I understand that I should consider therapy and I will. The problem is that in my country it might get a while to get to therapy if you don't go to a private practice. Private practice is very expensive and I can't afford it. I'm asking these coping skills and help just for first-aid 'cause I feel so anxious most of the time.
Thanks a lot for your answer!
From your English, Samuel, I would not have taken you for a foreigner.
If you do pursue psychotherapy, I'd suggest a clinical psychologist versed in behavioral-cognitive therapy. It should not require many sessions, as the emphasis is on finding, as you alluded to, strategies for coping. When the demand exceeds the supply, some practitioners offer group sessions that increase the client/therapist ratio (and greatly reduces the cost for the participants). An alternate specialty that would work for this is "T-group" [training] therapy.
As for managing on your own, the anxiety might be constitutional (you are simply an anxious person) but more likely it's situational, because many young people, especially before they're established, are troubled by feelings of anxiety. And show me a lad who doesn't get anxious in the girl department and I'll show you a psychopath.
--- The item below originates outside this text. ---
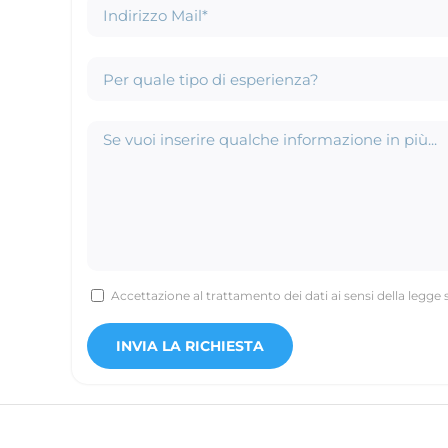
Accettazione al trattamento dei dati ai sensi della legge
The need to feel in control could also be age-related and even a reaction to the anxiety. In that case, well, being 25 is a common problem, but I promise you that it's a totally self-limiting condition. However, if this is free-standing or constitutional, it could be more ominous. I'll put it this way. Anxious people have a certain charm -- think, for instance, of Woody Allen. But controlling ones are not. However, nothing you said indicates you are a controller, rather, just that uncertainty makes you uncomfortable, which is quite normal and OK psychologically.
My advice is to let the anxiety take care of itself. If it runs its course, fine. If not, that's simply who and what you are, and that's not a bad thing unless you opt for a career in the military and are assigned to bomb disposal. But remain alert to and work on your controlling side insofar as it spills over into the need to control everything, especially other people.
I can't really address the obsessing. On one hand, what troubles you troubles everyone, making your reaction understandable and normal. On the other, if you have a clinically obsessive personality, it can usually be helped by medication, therapy, and improving the situation. You seem perceptive and intuitive enough to be able to decide which applies to you, and deal with it accordingly.
Hope that helps a bit. The best of luck to you, and feel free if you have a follow-up.